Monday, February 8, 2010

Fundamentally Tragic

I'm currently reading Arnold Rampersad's 2007 biography of Ralph Ellison, and enjoying it quite a bit. So I was interested to read this Stanley Crouch piece about the recently published manuscript, over 1100 pages long, of Ellison's unfinished second novel.

Here's a particularly scintillating passage from Crouch:

Ellison’s trouble is obvious in what we have before us now. He knew much too much and was much too conscious of what he wanted his novel to do and achieve. He could neither bunt nor swing for a base hit. Only a grand slam would do, bases loaded and the ball leaving the enclosed field on the way to a landing in the parking lot, where it would be lost under the uncountable cars covering almost every inch of the asphalt. Whenever that did not happen to his satisfaction, Ellison sullenly returned to the bench and brooded until his inspiration brought him back to the plate. That seems to have been his tragedy.

Ellison appears to have wanted his piece of the crown worn only by two novelists before him, Melville and Faulkner....
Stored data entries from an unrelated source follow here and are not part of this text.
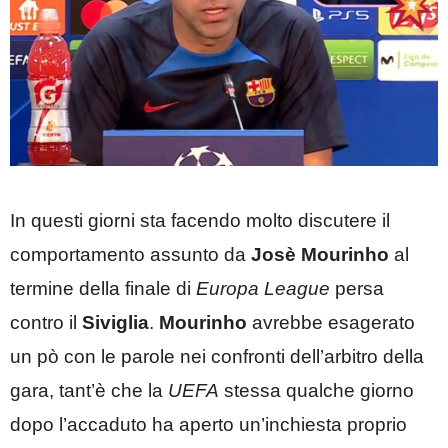
In questi giorni sta facendo molto discutere il
comportamento assunto da
Josè Mourinho
al
termine della finale di
Europa League
persa
contro il
Siviglia
.
Mourinho
avrebbe esagerato
un pò con le parole nei confronti dell’arbitro della
gara, tant’è che la
UEFA
stessa qualche giorno
dopo l’accaduto ha aperto un’inchiesta proprio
Ralph Ellison may well have been up to the challenge that Faulkner threw down because his experience was broad enough to create a reasonable distrust of the academy, although he became, as an inarguably splendid intellectual, a symbol of the academy at its best. He knew how to put historical facts together with lasting ideas and the new conceptions of modern life that were continually changing while adhering to deathless, classical concerns.

Ellison was suspicious of the right and the left, the capitalists and the Marxists, the corporations and the workers, the whites and the non-whites, the rich and the poor, the religious and the atheists, and every other human variation. He was aware of how often those of any persuasion had been wrong as long as the day goes on. This meant that the Ellison vision was fundamentally tragic.